Look through the entries for the string "Además" and copy every line where it shows up.

----- Source information -----

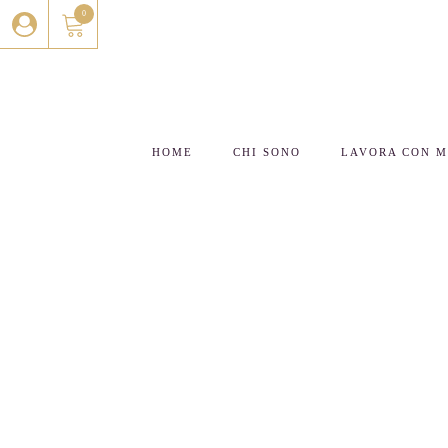
0
HOME
CHI SONO
LAVORA CON 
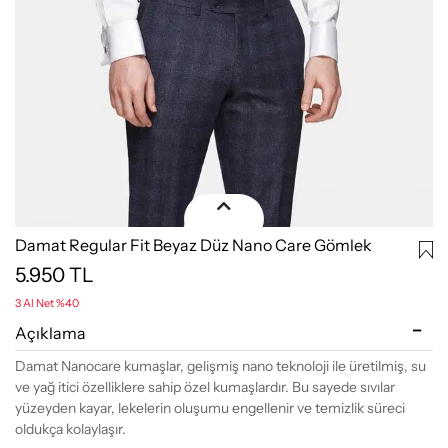
Damat Regular Fit Beyaz Düz Nano Care Gömlek
5.950
TL
3 Al Net %40
Açıklama
Damat Nanocare kumaşlar, gelişmiş nano teknoloji ile üretilmiş, su
ve yağ itici özelliklere sahip özel kumaşlardır. Bu sayede sıvılar
yüzeyden kayar, lekelerin oluşumu engellenir ve temizlik süreci
oldukça kolaylaşır.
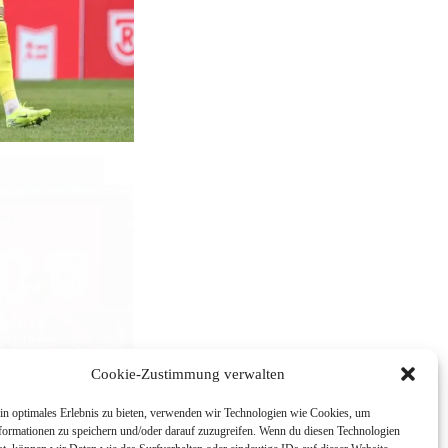
n
r sind
 ein
wird es
e Aufgabe
Cookie-Zustimmung verwalten
in optimales Erlebnis zu bieten, verwenden wir Technologien wie Cookies, um
formationen zu speichern und/oder darauf zuzugreifen. Wenn du diesen Technologien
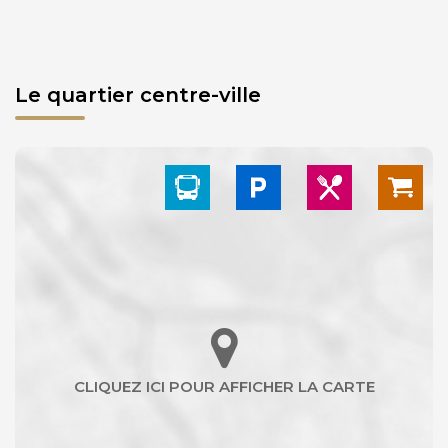
Le quartier centre-ville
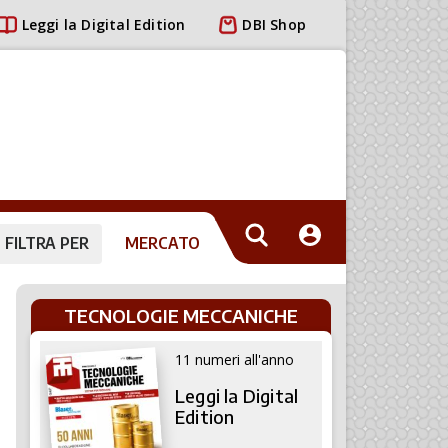
Leggi la Digital Edition
DBI Shop
FILTRA PER
MERCATO
TECNOLOGIE MECCANICHE
11 numeri all'anno
Leggi la Digital
Edition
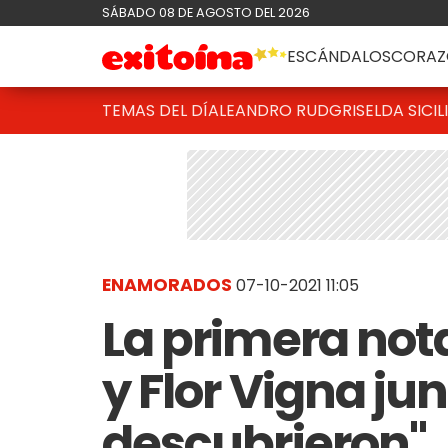
SÁBADO 08 DE AGOSTO DEL 2026
ESCÁNDALOS
CORAZ
TEMAS DEL DÍA
LEANDRO RUD
GRISELDA SICIL
ENAMORADOS
07-10-2021 11:05
La primera not
y Flor Vigna jun
descubrieron"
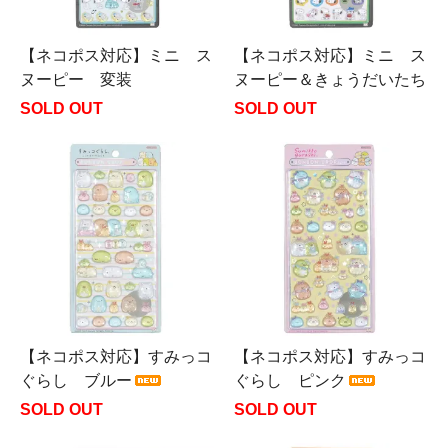
【ネコポス対応】ミニ ス
【ネコポス対応】ミニ ス
ヌーピー 変装
ヌーピー＆きょうだいたち
SOLD OUT
SOLD OUT
【ネコポス対応】すみっコ
【ネコポス対応】すみっコ
ぐらし ブルー
ぐらし ピンク
SOLD OUT
SOLD OUT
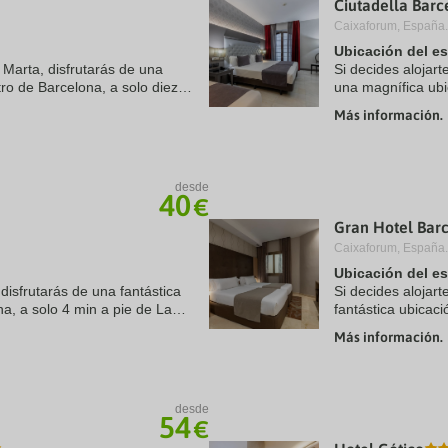
Ciutadella Barc
a
Caixaforum, España.
te.
date.
ress
Press
Ubicación del e
e
the
 Marta, disfrutarás de una
Si decides alojart
estion
question
ro de Barcelona, a solo diez
una magnífica ubi
ark
mark
elona y Museo Picasso. Además,
minutos a pie de 
ey
key
Más información.
Además, ...
to
t
get
e
the
eyboard
keyboard
desde
ortcuts
shortcuts
40
€
r
for
hanging
changing
Gran Hotel Bar
tes.
dates.
Caixaforum, España.
Ubicación del e
 disfrutarás de una fantástica
Si decides alojart
na, a solo 4 min a pie de La
fantástica ubicac
rcelona. Además, este hotel se
Catedral de Barce
Más información.
Además, este hotel
desde
54
€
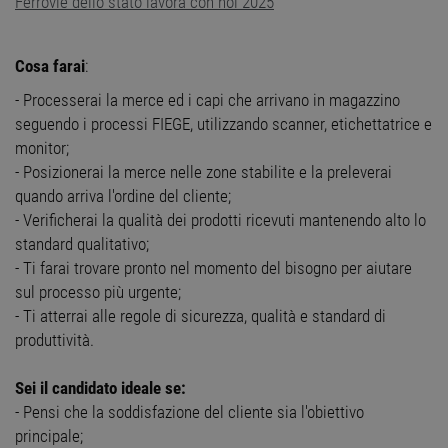
Ferrovie dello stato lavora con noi 2025
Cosa farai
:
- Processerai la merce ed i capi che arrivano in magazzino
seguendo i processi FIEGE, utilizzando scanner, etichettatrice e
monitor;
- Posizionerai la merce nelle zone stabilite e la preleverai
quando arriva l'ordine del cliente;
- Verificherai la qualità dei prodotti ricevuti mantenendo alto lo
standard qualitativo;
- Ti farai trovare pronto nel momento del bisogno per aiutare
sul processo più urgente;
- Ti atterrai alle regole di sicurezza, qualità e standard di
produttività.
Sei il candidato ideale se:
- Pensi che la soddisfazione del cliente sia l'obiettivo
principale;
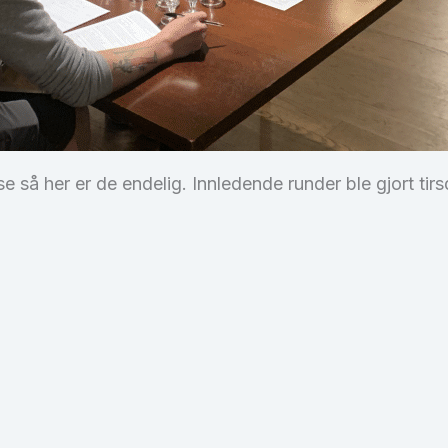
 så her er de endelig. Innledende runder ble gjort tir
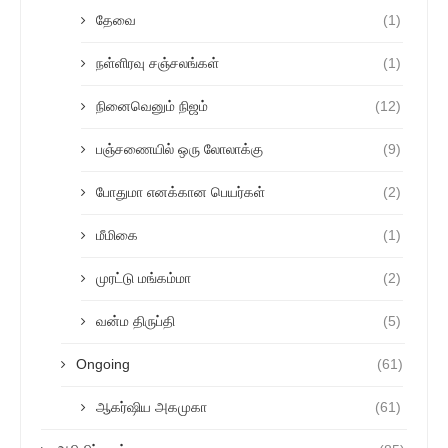
தேவை
(1)
நள்ளிரவு சஞ்சலங்கள்
(1)
நினைவெனும் நிஜம்
(12)
பஞ்சணையில் ஒரு லோலாக்கு
(9)
போதுமா எனக்கான பெயர்கள்
(2)
மீமிகை
(1)
முரட்டு மங்கம்மா
(2)
வன்ம திருப்தி
(5)
Ongoing
(61)
ஆகர்ஷிய அகமுகா
(61)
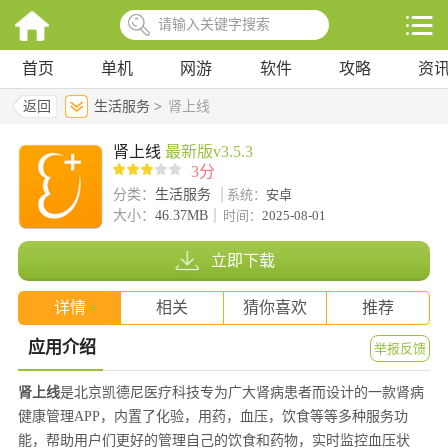
首页
单机
网游
软件
攻略
资
返回
生活服务 >
肾上线
肾上线
最新版v3.5.3
3分
分类：
生活服务
系统：
安卓
大小：
46.37MB
时间：
2025-08-01
立即下载
详情
相关
猜你喜欢
推荐
应用介绍
举报反馈
肾上线
是北京凯德尼医疗科技专为广大肾病患者而设计的一款肾病
健康管理APP，内置了化验，用药，血压，饮食等等多种服务功
能，帮助用户们更好的管理自己的饮食和药物，实时监控血压状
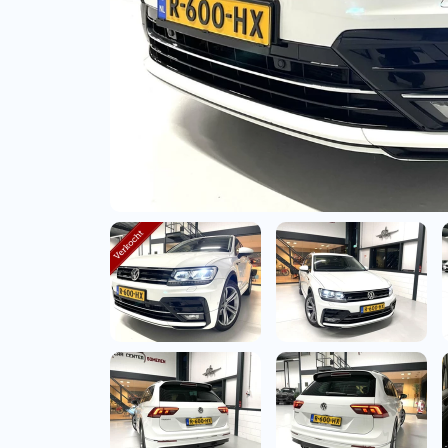
Bedrijfswagens
Bekijk alle bedrijfswag
Budgetwagens
Bekijk alle budgetwag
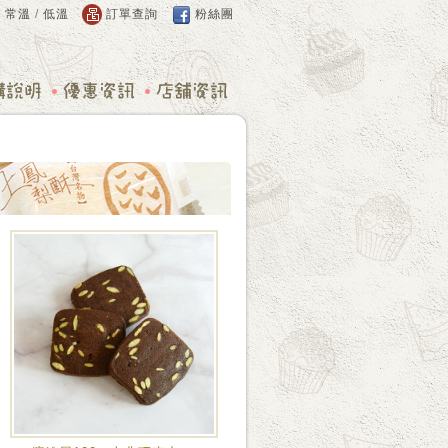
：
常溫
/
低溫
訂單查詢
粉絲團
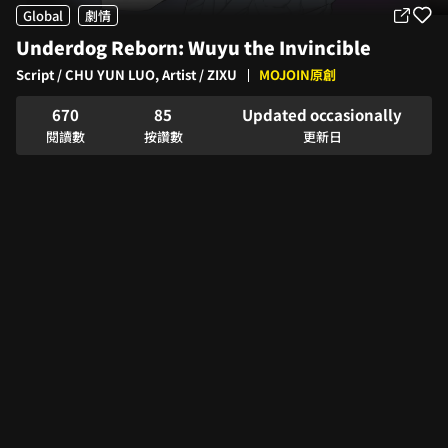
1
2
3
0
Global
劇情
2
3
4
1
Underdog Reborn: Wuyu the Invincible
3
4
5
2
4
5
6
3
Script / CHU YUN LUO, Artist / ZIXU
MOJOIN原創
5
6
7
4
6
7
0
8
5
Updated occasionally
7
8
1
9
6
閱讀數
按讚數
更新日
8
9
2
7
9
3
8
4
9
5
6
7
8
9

-----

Task solution:
elona y Museo Picasso. Además,
Además, ...
rcelona. Además, este hotel se
Además, este hotel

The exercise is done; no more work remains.